Volume Um: Destruição e Renascimento Capítulo 35: Antes da Partida

Portador da Morte Normas 3485 palavras 2026-02-09 16:55:49

Depois de desligar o comunicador, Han Jianfei ficou sentado no chão da sala de reuniões, perdido em pensamentos, até que de repente soltou uma risada seguida de um palavrão. Desde a batalha na praia do distrito de Beihorse, aquela frágil Mavis, que ele sempre acreditara ser vulnerável, conseguia surpreendê-lo constantemente. Foi o caso do disparo certeiro na praia, da cumplicidade no presídio de Moses, e daquela façanha inimaginável: sozinha, ela dominou os fugitivos e consolidou sua posição em Nova Rossum. Quanto ao nome da organização ou à possibilidade de um novo investidor ou sócio aparecer de repente, isso pouco lhe importava.

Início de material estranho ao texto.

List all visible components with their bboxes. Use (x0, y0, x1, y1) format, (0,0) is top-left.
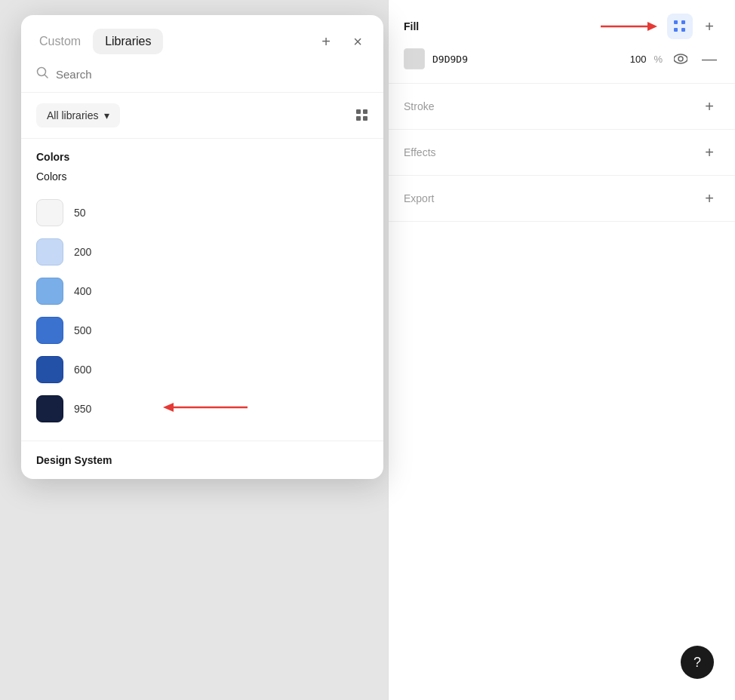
color-label-50: 50 (74, 207, 86, 219)
fill-opacity-value: 100 (623, 54, 646, 65)
fill-remove-button[interactable]: — (699, 48, 720, 69)
fill-percent-sign: % (654, 54, 663, 65)
color-item-950[interactable]: 950 (36, 389, 368, 428)
color-swatch-500 (36, 317, 63, 344)
effects-add-button[interactable]: + (699, 142, 720, 163)
export-add-button[interactable]: + (699, 188, 720, 209)
search-input[interactable] (56, 68, 368, 81)
fill-section: Fill + (389, 0, 735, 84)
fill-header: Fill + (404, 14, 720, 39)
color-swatch-50 (36, 199, 63, 226)
color-label-400: 400 (74, 285, 91, 297)
export-section: Export + (389, 176, 735, 222)
stroke-label: Stroke (404, 100, 434, 112)
color-item-400[interactable]: 400 (36, 272, 368, 311)
red-arrow-right (601, 19, 661, 34)
color-swatch-950 (36, 395, 63, 422)
color-label-200: 200 (74, 246, 91, 258)
search-icon (36, 66, 48, 81)
color-item-200[interactable]: 200 (36, 232, 368, 272)
right-panel: Fill + (388, 0, 735, 700)
svg-point-3 (678, 57, 683, 61)
grid-dots-icon (674, 20, 686, 32)
effects-label: Effects (404, 146, 436, 158)
fill-color-hex: D9D9D9 (432, 54, 616, 65)
filter-row: All libraries ▾ (21, 93, 383, 139)
search-bar (21, 56, 383, 93)
red-arrow-left (157, 400, 353, 418)
library-filter-dropdown[interactable]: All libraries ▾ (36, 103, 120, 127)
color-swatch-600 (36, 356, 63, 383)
grid-icon-button[interactable] (667, 14, 693, 39)
svg-marker-1 (647, 22, 657, 31)
export-label: Export (404, 192, 434, 204)
tab-libraries[interactable]: Libraries (93, 29, 163, 54)
fill-title: Fill (404, 20, 419, 32)
tab-custom[interactable]: Custom (36, 27, 93, 56)
tabs-header: Custom Libraries + × (21, 15, 383, 56)
color-label-500: 500 (74, 324, 91, 336)
svg-point-2 (674, 54, 687, 63)
colors-subsection-title: Colors (36, 170, 368, 183)
chevron-down-icon: ▾ (104, 109, 109, 121)
help-button[interactable]: ? (681, 646, 714, 679)
fill-header-right: + (601, 14, 720, 39)
filter-grid-icon[interactable] (356, 109, 368, 121)
effects-section: Effects + (389, 130, 735, 176)
color-item-50[interactable]: 50 (36, 193, 368, 232)
help-icon: ? (693, 655, 701, 671)
fill-color-swatch[interactable] (404, 48, 425, 69)
add-library-button[interactable]: + (315, 31, 337, 52)
fill-color-row: D9D9D9 100 % — (404, 48, 720, 69)
filter-label: All libraries (47, 109, 98, 121)
left-panel: Custom Libraries + × All libraries ▾ (21, 15, 383, 479)
fill-visibility-button[interactable] (670, 48, 691, 69)
color-item-500[interactable]: 500 (36, 311, 368, 350)
stroke-add-button[interactable]: + (699, 96, 720, 117)
stroke-section: Stroke + (389, 84, 735, 130)
svg-line-5 (45, 75, 48, 78)
design-system-section: Design System (21, 441, 383, 479)
design-system-title: Design System (36, 454, 112, 466)
svg-marker-7 (163, 403, 174, 412)
close-panel-button[interactable]: × (347, 31, 368, 52)
colors-section-title: Colors (36, 151, 368, 163)
color-item-600[interactable]: 600 (36, 350, 368, 389)
color-label-950: 950 (74, 403, 91, 415)
tabs-actions: + × (315, 31, 368, 52)
color-swatch-200 (36, 238, 63, 266)
color-label-600: 600 (74, 364, 91, 376)
colors-section: Colors Colors 50 200 400 500 600 950 (21, 139, 383, 441)
color-swatch-400 (36, 278, 63, 305)
fill-add-button[interactable]: + (699, 16, 720, 37)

Após alguns instantes, saiu da sala de reuniões e, no setor residencial, abordou um robô ao acaso: “Onde estão os suprimentos de emergência?” O robô parou e respondeu com sua voz sintética: “Olá, senhor He, os suprimentos estão no depósito temporário do setor residencial. Sua autorização de acesso já foi liberada.” Seguindo as indicações, Han Jianfei chegou ao depósito, que antes estava vazio, mas agora estava abarrotado de toneladas de alimentos, roupas térmicas e água potável.

Como imaginara, depois de vasculhar os suprimentos por um bom tempo, encontrou um maço de cigarros machado, especialidade do Castelo Augusto. Durante todo esse tempo, ele podia ignorar os alimentos industrializados e artificiais, mas sentia falta daquele cigarro. Com habilidade, rasgou o pacote, acendeu um cigarro e deu uma tragada profunda, consumindo metade da fumaça de uma só vez. O sabor picante e penetrante característico do machado, misturado ao cheiro metálico de ferrugem, invadia seus pulmões, lembrando-o da marcha da morte no planeta Osmai, o gosto sufocante no limite entre o colapso e a morte.

Era bom, era real. Tão real que tudo que acontecera nos últimos seis meses parecia um sonho de embriaguez prestes a se dissipar.

Logo conseguiu um caminhão de levitação magnética com o robô. Agora que o dono da mina era seu sócio, não havia motivos para hesitar. Os suprimentos trazidos pela nave de carga totalizavam quatro ou cinco toneladas; ele selecionou os itens essenciais, encheu o caminhão e saiu da mina. Naquele período do ano, dificilmente alguém visitaria aquela região, então estacionou o traje blindado num vale protegido da nevasca e dirigiu o caminhão rumo à ruína do navio de imigração.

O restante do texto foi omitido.